As Starnes grabbed his briefcase and left his office, he saw four trucks pull up near the entrance to the executive wing. Out jumped nearly 150 workers — most of them women — from the alcohol prep pad division and the warehouse, cooks and cleaners. They shut the gate, blocked the exits and occupied the wing, refusing to leave until everyone got a severance package.

“This is surreal, and is it real?” Starnes wondered at the time. “As it led into the night, it became very real very quick.”

By 10 p.m., local government officials and police arrived, and pressured Starnes to capitulate, he said. They went back and forth for nearly eight hours.

“You can’t give people severances for when they still have jobs,” Starnes protested. “You’re committing business suicide.”

Starnes signed compensation packages that night for up to 30 percent of the workers to ease tension, but later stopped, he said.

Throngs of workers trailed Starnes as he moved and sat on the desk and chairs in his office, he said. When he tried to sleep on a small couch, they banged on the windows and shined bright lights in his face.

“Try to picture just a mad mob scene with 70 percent smoke in the room and just complete chaos going on. I knew at that time I was in trouble,” he said.

He had no food or water for more than a day, but his office had a bathroom and shower.

Starnes spent the night on the phone with business partner Leslie Capella. The next day, workers cut the Internet cable. The day after, they cut his office phone line.

Starnes held his ground, spending the next days speaking to the media from his office window and talking to family and Capella on his mobile phone.

Once the media caught wind of his plight, Starnes started getting three meals a day, and the U.S. Embassy made sure he got drops for an eye infection, according to his wife Cecily Starnes.

“I was like OK, they’re not going to hurt me, they’re not putting their hands on me, so it’s just to kind of see who can outweigh who.”

On his sixth night, Starnes’ attorneys agreed to a settlement.

“I knew that I wasn’t going to get out of there if I didn’t pay for my release,” he said.

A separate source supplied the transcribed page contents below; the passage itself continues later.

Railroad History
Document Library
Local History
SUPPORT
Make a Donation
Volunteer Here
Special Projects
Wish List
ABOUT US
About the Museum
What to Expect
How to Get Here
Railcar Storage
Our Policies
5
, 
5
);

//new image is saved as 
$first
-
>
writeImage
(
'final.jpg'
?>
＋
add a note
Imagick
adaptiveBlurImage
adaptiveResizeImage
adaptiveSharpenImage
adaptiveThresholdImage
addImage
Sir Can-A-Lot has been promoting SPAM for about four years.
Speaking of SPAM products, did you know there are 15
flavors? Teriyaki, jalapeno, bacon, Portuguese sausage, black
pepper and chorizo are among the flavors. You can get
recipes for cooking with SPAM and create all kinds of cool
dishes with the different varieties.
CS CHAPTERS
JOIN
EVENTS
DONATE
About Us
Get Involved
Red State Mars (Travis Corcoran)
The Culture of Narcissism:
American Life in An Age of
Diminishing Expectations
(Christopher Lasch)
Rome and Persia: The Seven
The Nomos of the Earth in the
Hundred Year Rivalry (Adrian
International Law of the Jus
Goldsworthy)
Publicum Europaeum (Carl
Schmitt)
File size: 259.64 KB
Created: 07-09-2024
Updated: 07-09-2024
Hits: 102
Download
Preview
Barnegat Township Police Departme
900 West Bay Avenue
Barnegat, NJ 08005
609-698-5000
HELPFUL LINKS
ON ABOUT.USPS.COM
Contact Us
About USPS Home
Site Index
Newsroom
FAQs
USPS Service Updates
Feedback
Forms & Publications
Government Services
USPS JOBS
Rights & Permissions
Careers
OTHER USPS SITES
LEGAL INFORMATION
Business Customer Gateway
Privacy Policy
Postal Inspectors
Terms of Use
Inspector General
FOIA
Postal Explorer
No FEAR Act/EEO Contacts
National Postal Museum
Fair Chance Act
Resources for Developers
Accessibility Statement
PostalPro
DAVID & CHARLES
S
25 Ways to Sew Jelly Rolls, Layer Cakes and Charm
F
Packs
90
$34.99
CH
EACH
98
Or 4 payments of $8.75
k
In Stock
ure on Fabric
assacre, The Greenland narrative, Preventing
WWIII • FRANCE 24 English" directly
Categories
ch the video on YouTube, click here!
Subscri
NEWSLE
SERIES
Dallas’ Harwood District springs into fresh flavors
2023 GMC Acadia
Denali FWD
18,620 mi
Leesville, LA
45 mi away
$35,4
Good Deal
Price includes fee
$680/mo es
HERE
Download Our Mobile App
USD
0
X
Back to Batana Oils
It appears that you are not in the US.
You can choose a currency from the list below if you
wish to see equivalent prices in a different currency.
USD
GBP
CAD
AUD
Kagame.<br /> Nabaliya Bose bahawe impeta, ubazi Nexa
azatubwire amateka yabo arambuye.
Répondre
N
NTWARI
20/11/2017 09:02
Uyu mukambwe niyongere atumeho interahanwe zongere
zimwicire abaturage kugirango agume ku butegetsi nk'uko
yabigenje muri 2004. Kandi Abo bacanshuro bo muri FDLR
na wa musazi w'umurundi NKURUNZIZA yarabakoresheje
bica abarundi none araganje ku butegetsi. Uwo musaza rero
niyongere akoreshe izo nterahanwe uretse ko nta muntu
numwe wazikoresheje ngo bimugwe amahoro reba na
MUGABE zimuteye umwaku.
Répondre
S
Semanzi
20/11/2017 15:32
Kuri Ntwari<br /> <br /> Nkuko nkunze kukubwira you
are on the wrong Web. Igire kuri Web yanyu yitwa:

That amounted to at least $400,000 going to the workers and more for legal and other fees.

After he was freed Wednesday, Starnes said he feared for his physical safety after being threatened by one of the company’s local vendors. He switched cars twice as he was driven from his hotel to the airport, and his lawyers announced a news conference as a diversion, according to his wife.

Starnes said workers’ actions were a total surprise. They had gone on strike in 2008, but quickly returned to work when the company increased salaries.

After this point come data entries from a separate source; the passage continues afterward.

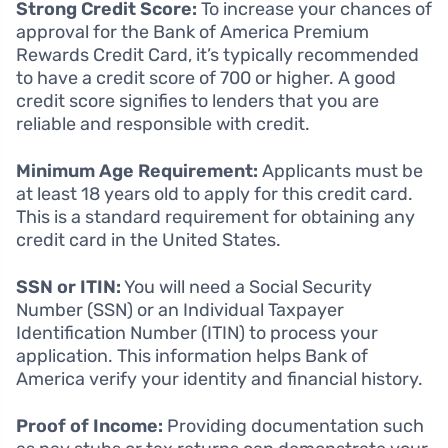
Strong Credit Score:
To increase your chances of
approval for the Bank of America Premium
Rewards Credit Card, it’s typically recommended
to have a credit score of 700 or higher. A good
credit score signifies to lenders that you are
reliable and responsible with credit.
Minimum Age Requirement:
Applicants must be
at least 18 years old to apply for this credit card.
This is a standard requirement for obtaining any
credit card in the United States.
SSN or ITIN:
You will need a Social Security
Number (SSN) or an Individual Taxpayer
Identification Number (ITIN) to process your
application. This information helps Bank of
America verify your identity and financial history.
Proof of Income:
Providing documentation such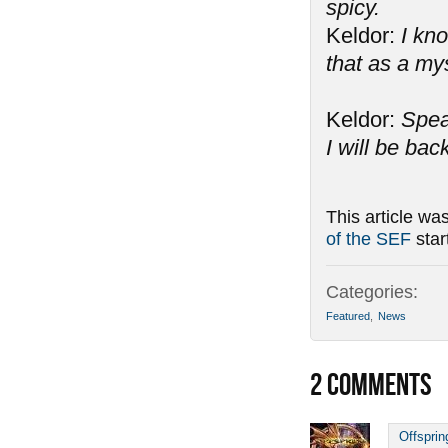
spicy.
Keldor:
I kno
that as a my
Keldor:
Spea
I will be bac
This article wa
of the SEF
star
Categories:
Featured
,
News
2
COMMENTS
Offsprin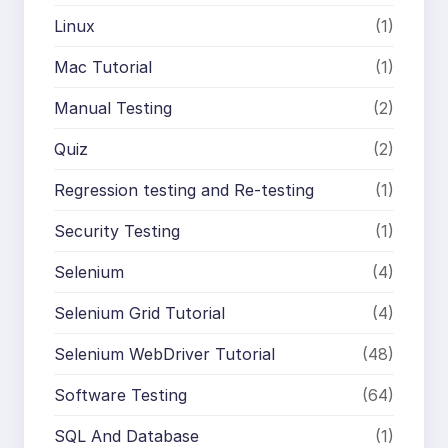
Linux
(1)
Mac Tutorial
(1)
Manual Testing
(2)
Quiz
(2)
Regression testing and Re-testing
(1)
Security Testing
(1)
Selenium
(4)
Selenium Grid Tutorial
(4)
Selenium WebDriver Tutorial
(48)
Software Testing
(64)
SQL And Database
(1)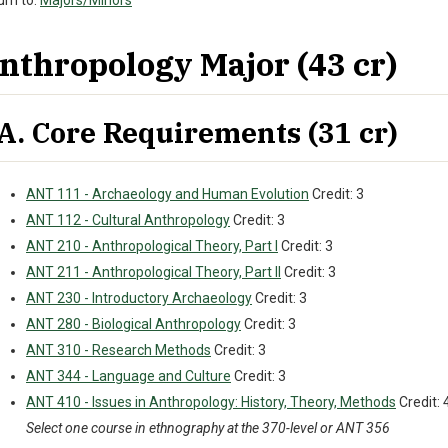
rn to:
Majors/Minors
nthropology Major (43 cr)
A. Core Requirements (31 cr)
ANT 111 - Archaeology and Human Evolution
Credit: 3
ANT 112 - Cultural Anthropology
Credit: 3
ANT 210 - Anthropological Theory, Part I
Credit: 3
ANT 211 - Anthropological Theory, Part II
Credit: 3
ANT 230 - Introductory Archaeology
Credit: 3
ANT 280 - Biological Anthropology
Credit: 3
ANT 310 - Research Methods
Credit: 3
ANT 344 - Language and Culture
Credit: 3
ANT 410 - Issues in Anthropology: History, Theory, Methods
Credit: 
Select one course in ethnography at the 370-level or ANT 356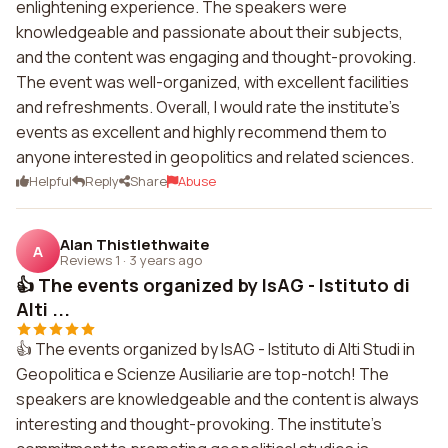
enlightening experience. The speakers were
knowledgeable and passionate about their subjects,
and the content was engaging and thought-provoking.
The event was well-organized, with excellent facilities
and refreshments. Overall, I would rate the institute's
events as excellent and highly recommend them to
anyone interested in geopolitics and related sciences.
Helpful
Reply
Share
Abuse
Alan Thistlethwaite
A
Reviews 1
·
3 years ago
👍 The events organized by IsAG - Istituto di
Alti ...
👍 The events organized by IsAG - Istituto di Alti Studi in
Geopolitica e Scienze Ausiliarie are top-notch! The
speakers are knowledgeable and the content is always
interesting and thought-provoking. The institute's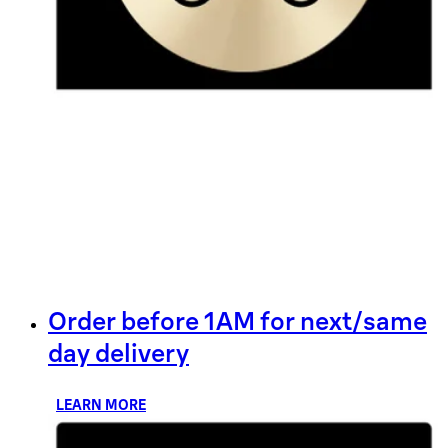
Order before 1AM for next/same
day delivery
LEARN MORE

“Quite frankly, it never crossed my mind anything like that would ever happen,” he said.

Starnes’ company, which sells medical supplies to major brands around the world, opened the plant in the Huairou district on the outskirts of Beijing more than a decade ago to take advantage of abundant labor, economic incentives for foreign companies and a favorable exchange rate.

Now costs are rising because labor is scarce, workers’ rights have strengthened and currency is more expensive. “It’s a business killer,” Starnes said. “I wouldn’t advise going there for new investments for sure.”

Still, Starnes said his company had only decided to close one division until now.

“Everything else was completely fictional and made up, but became true, unfortunately.”

The company has rehired more than 10 of the workers who held Starnes captive, and machines may be running again as soon as Monday. But Starnes said the ordeal has changed his perspective on doing business in China, and he isn’t sure whether the plant will remain open.

“We’ll have to see,” Starnes said.

Even though he still hadn’t slept, on Friday afternoon he planned to go to the office. His goal is to regain confidence of vendors and investors and make sure the machines are OK. “I’ve got to get the business up and running again.”

And, he added: “I’m looking forward to getting a pizza tonight.”